'''
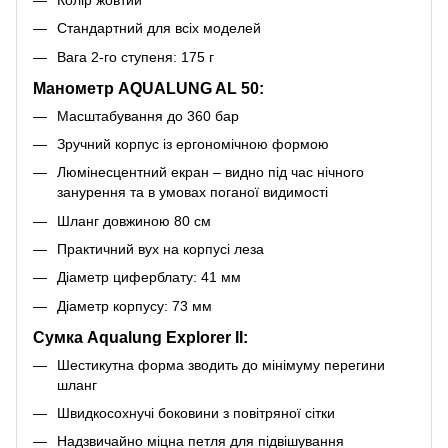
Стандартний для всіх моделей
Вага 2-го ступеня: 175 г
Манометр AQUALUNG AL 50:
Масштабування до 360 бар
Зручний корпус із ергономічною формою
Люмінесцентний екран – видно під час нічного
занурення та в умовах поганої видимості
Шланг довжиною 80 см
Практичний вух на корпусі леза
Діаметр циферблату: 41 мм
Діаметр корпусу: 73 мм
Сумка Aqualung Explorer II:
Шестикутна форма зводить до мінімуму перегини
шланг
Швидкосохнучі боковини з повітряної сітки
Надзвичайно міцна петля для підвішування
'''
> [TASK TO COMPLETE]:
None of the lines before the one containing "занурення та в умовах поганої видимості" belong in the answer; reproduce that line and all later lines of the records exactly.

> [TASK RESULT]:
занурення та в умовах поганої видимості
Шланг довжиною 80 см
Практичний вух на корпусі леза
Діаметр циферблату: 41 мм
Діаметр корпусу: 73 мм
Сумка Aqualung Explorer II:
Шестикутна форма зводить до мінімуму перегини
шланг
Швидкосохнучі боковини з повітряної сітки
Надзвичайно міцна петля для підвішування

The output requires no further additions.